┌─ Records for processing
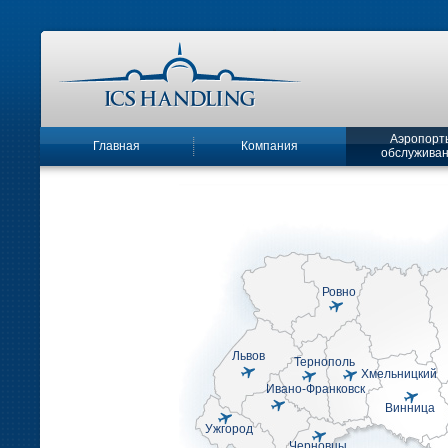
Аэропорт
Главная
Компания
обслужива
Ровно
Львов
Тернополь
Хмельницкий
Ивано-Франковск
Винница
Ужгород
Черновцы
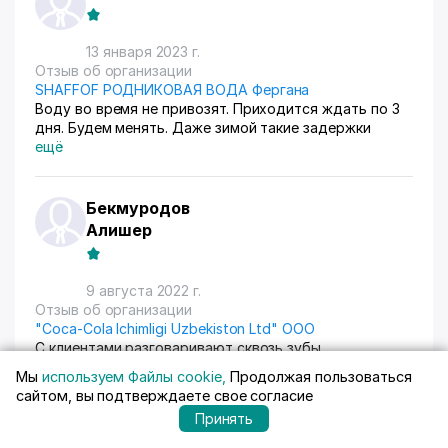
менеджар и диллер этой компании не умеют совсем
норм общаться грубые не воспитанные!! мягко
говоря позор компании ! Не советую ни кому !!!!
13 января 2023 г.
Отзыв об организации
SHAFFOF РОДНИКОВАЯ ВОДА Фергана
Воду во время не привозят. Приходится ждать по 3
дня. Будем менять. Даже зимой такие задержки
ещё
Бекмуродов
Алишер
9 августа 2022 г.
Отзыв об организации
"Coca-Cola Ichimligi Uzbekiston Ltd" ООО
С клиентами разговаривают сквозь зубы
ещё
Мы
используем Файлы cookie,
Продолжая пользоваться
сайтом, вы подтверждаете свое согласие
Принять
Юрий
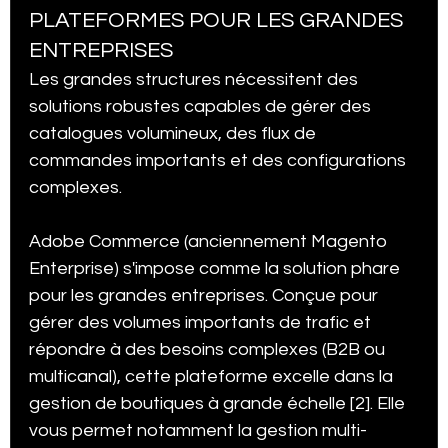
PLATEFORMES POUR LES GRANDES 
ENTREPRISES
Les grandes structures nécessitent des 
solutions robustes capables de gérer des 
catalogues volumineux, des flux de 
commandes importants et des configurations 
complexes.
Adobe Commerce (anciennement Magento 
Enterprise) s'impose comme la solution phare 
pour les grandes entreprises. Conçue pour 
gérer des volumes importants de trafic et 
répondre à des besoins complexes (B2B ou 
multicanal), cette plateforme excelle dans la 
gestion de boutiques à grande échelle [2]. Elle 
vous permet notamment la gestion multi-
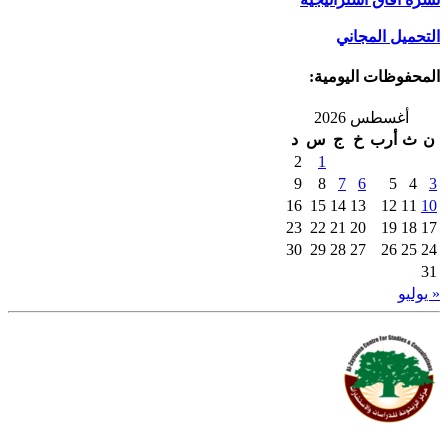
التحميل المجاني
المحفوظات اليومية:
أغسطس 2026
ن
ث
أرب
خ
ج
س
د
2
1
9
8
7
6
5
4
3
16
15
14
13
12
11
10
23
22
21
20
19
18
17
30
29
28
27
26
25
24
31
« يوليو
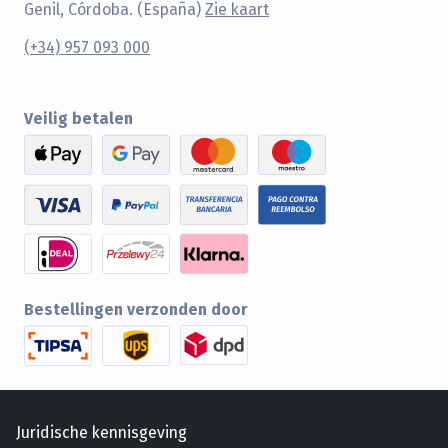
Genil, Córdoba. (España)
Zie kaart
(+34) 957 093 000
Veilig betalen
Bestellingen verzonden door
Juridische kennisgeving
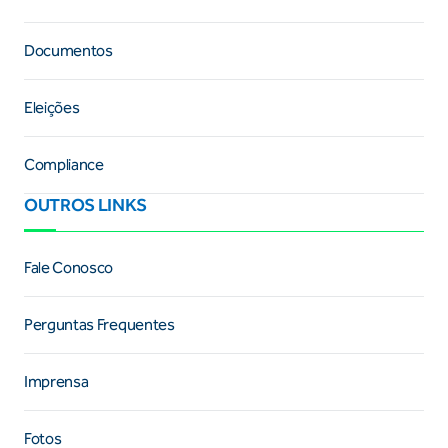
Documentos
Eleições
Compliance
OUTROS LINKS
Fale Conosco
Perguntas Frequentes
Imprensa
Fotos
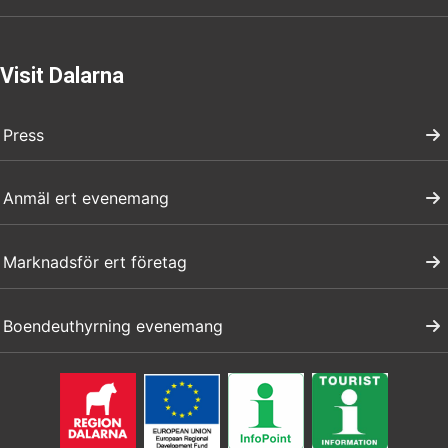
Visit Dalarna
Press
Anmäl ert evenemang
Marknadsför ert företag
Boendeuthyrning evenemang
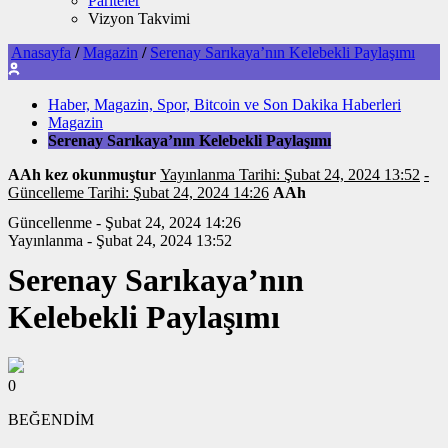
Pariteler
Vizyon Takvimi
Anasayfa
/
Magazin
/
Serenay Sarıkaya’nın Kelebekli Paylaşımı
Haber, Magazin, Spor, Bitcoin ve Son Dakika Haberleri
Magazin
Serenay Sarıkaya’nın Kelebekli Paylaşımı
AAh kez okunmuştur
Yayınlanma Tarihi: Şubat 24, 2024 13:52
-
Güncelleme Tarihi: Şubat 24, 2024 14:26
AAh
Güncellenme - Şubat 24, 2024 14:26
Yayınlanma - Şubat 24, 2024 13:52
Serenay Sarıkaya’nın
Kelebekli Paylaşımı
0
BEĞENDİM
└─
Can the entries above be repeated exactly, without their pictures?

- **Answer to this task**:
Аэропорт
Главная
Компания
обслужива
Ровно
Львов
Тернополь
Хмельницкий
Ивано-Франковск
Винница
Ужгород
Черновцы
менеджар и диллер этой компании не умеют совсем
норм общаться грубые не воспитанные!! мягко
говоря позор компании ! Не советую ни кому !!!!
13 января 2023 г.
Отзыв об организации
SHAFFOF РОДНИКОВАЯ ВОДА Фергана
Воду во время не привозят. Приходится ждать по 3
дня. Будем менять. Даже зимой такие задержки
ещё
Бекмуродов
Алишер
9 августа 2022 г.
Отзыв об организации
"Coca-Cola Ichimligi Uzbekiston Ltd" ООО
С клиентами разговаривают сквозь зубы
ещё
Мы
используем Файлы cookie,
Продолжая пользоваться
сайтом, вы подтверждаете свое согласие
Принять
Юрий
PLATEFORMES POUR LES GRANDES 
ENTREPRISES
Les grandes structures nécessitent des 
solutions robustes capables de gérer des 
catalogues volumineux, des flux de 
commandes importants et des configurations 
complexes.
Adobe Commerce (anciennement Magento 
Enterprise) s'impose comme la solution phare 
pour les grandes entreprises. Conçue pour 
gérer des volumes importants de trafic et 
répondre à des besoins complexes (B2B ou 
multicanal), cette plateforme excelle dans la 
gestion de boutiques à grande échelle [2]. Elle 
vous permet notamment la gestion multi-
التحميل المجاني
المحفوظات اليومية:
أغسطس 2026
ن
ث
أرب
خ
ج
س
د
2
1
9
8
7
6
5
4
3
16
15
14
13
12
11
10
23
22
21
20
19
18
17
30
29
28
27
26
25
24
31
« يوليو
Genil, Córdoba. (España)
Zie kaart
(+34) 957 093 000
Veilig betalen
Bestellingen verzonden door
Juridische kennisgeving
Documentos
Eleições
Compliance
OUTROS LINKS
Fale Conosco
Perguntas Frequentes
Imprensa
Fotos
Visit Dalarna
Press
Anmäl ert evenemang
Marknadsför ert företag
Boendeuthyrning evenemang
Pariteler
Vizyon Takvimi
Anasayfa
/
Magazin
/
Serenay Sarıkaya’nın Kelebekli Paylaşımı
Haber, Magazin, Spor, Bitcoin ve Son Dakika Haberleri
Magazin
Serenay Sarıkaya’nın Kelebekli Paylaşımı
AAh kez okunmuştur
Yayınlanma Tarihi: Şubat 24, 2024 13:52
-
Güncelleme Tarihi: Şubat 24, 2024 14:26
AAh
Güncellenme - Şubat 24, 2024 14:26
Yayınlanma - Şubat 24, 2024 13:52
Serenay Sarıkaya’nın
Kelebekli Paylaşımı
0
BEĞENDİM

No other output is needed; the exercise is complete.